Dante: uma topografia do Inferno

Pode ser um lugar subterrâneo habitado pelas almas dos mortos; segundo alguns dogmas religiosos, o destino de suplícios, onde os condenados estão submetidos aos demônios. Uma morada de muitos demônios. Local de tormento e martírio atroz. Desordem ou confusão. Desassossego e inquietação: eis o inferno. Vejamos como o poeta Dante o mostrou ao mundo ocidental


01_Dante_pintura_alegorica.jpg © Pintura Alegórica de Dante, Agnolo Bronzino, (c. 1530), (Wikicommons).

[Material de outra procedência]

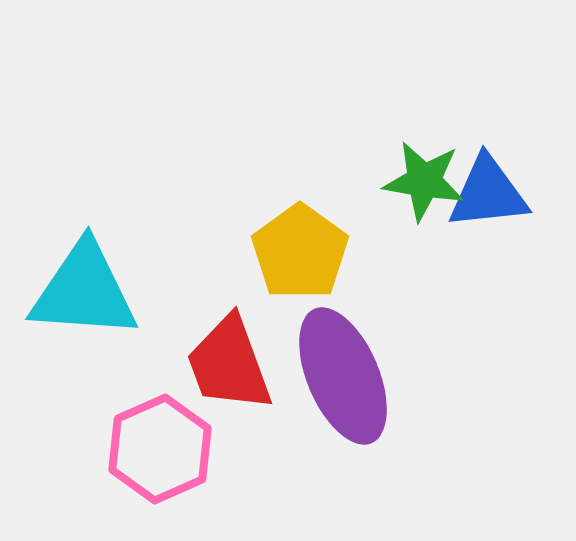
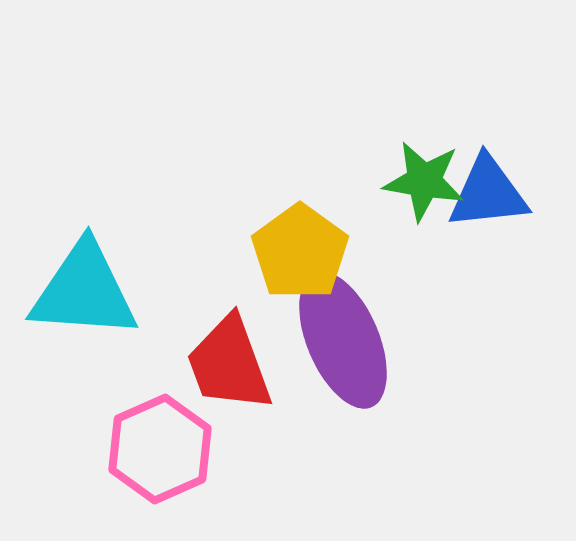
purple ellipse: moved 36 px up
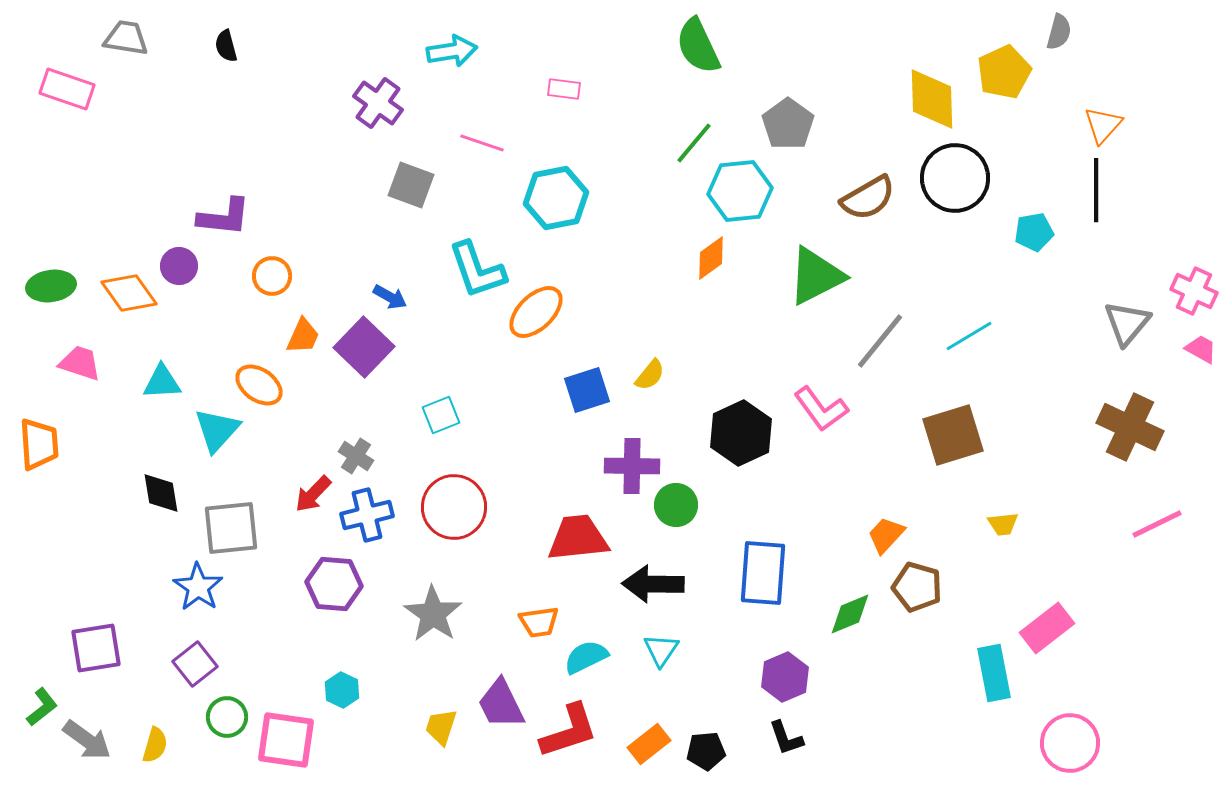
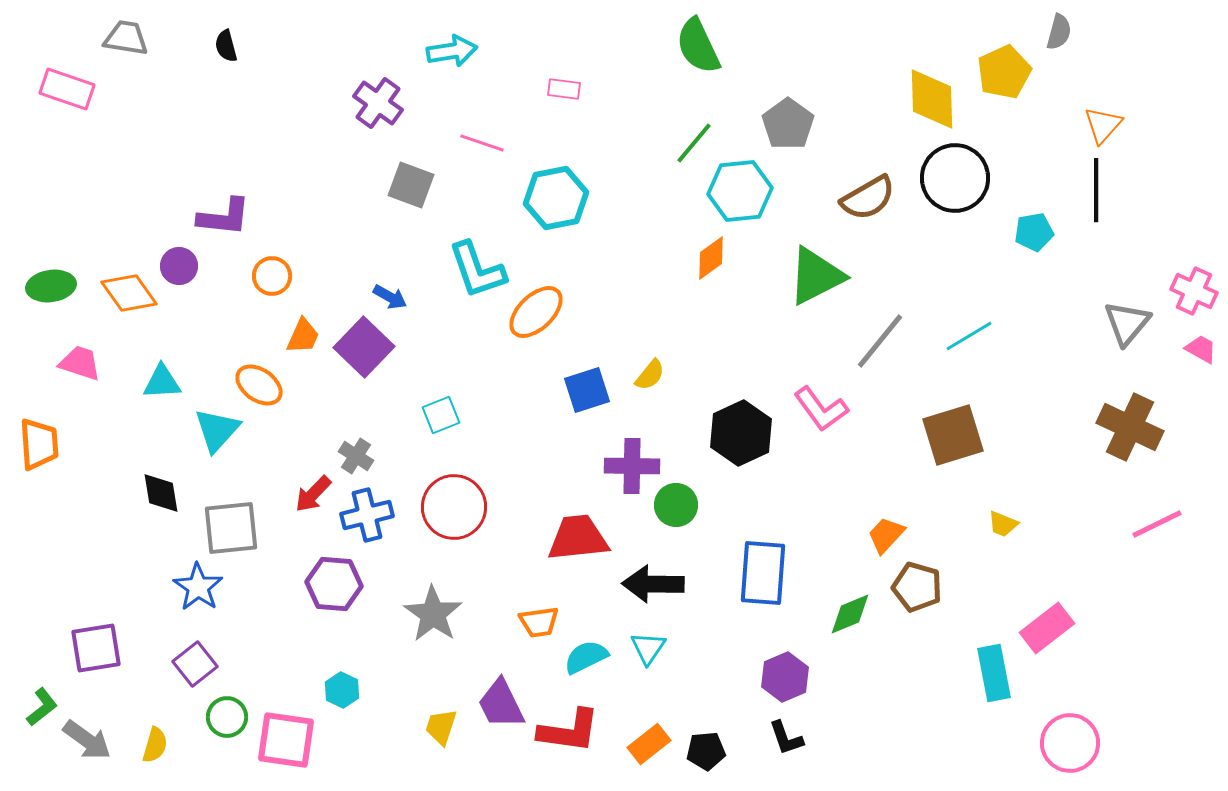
yellow trapezoid at (1003, 524): rotated 28 degrees clockwise
cyan triangle at (661, 650): moved 13 px left, 2 px up
red L-shape at (569, 731): rotated 26 degrees clockwise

A Divina Comédia, de Dante, propõe que a Terra está no meio de uma sucessão de círculos concêntricos que formam a esfera armilar e o meridiano onde é hoje Jerusalém seria o lugar atingido por Lúcifer ao cair das esferas mais superiores e que fez da terra santa o Portal do Inferno. Portanto, o Inferno responderia pela depressão do mar Morto, onde todas as águas convergem.

Dante Alighieri elaborou um poema envolvendo personagens bíblicos do Antigo ao Novo Testamento, descobrindo-os, ou revelando-os no interior inferno. Seus personagens principais são o próprio autor e seu poeta preferido, Virgílio, o autor da Eneida.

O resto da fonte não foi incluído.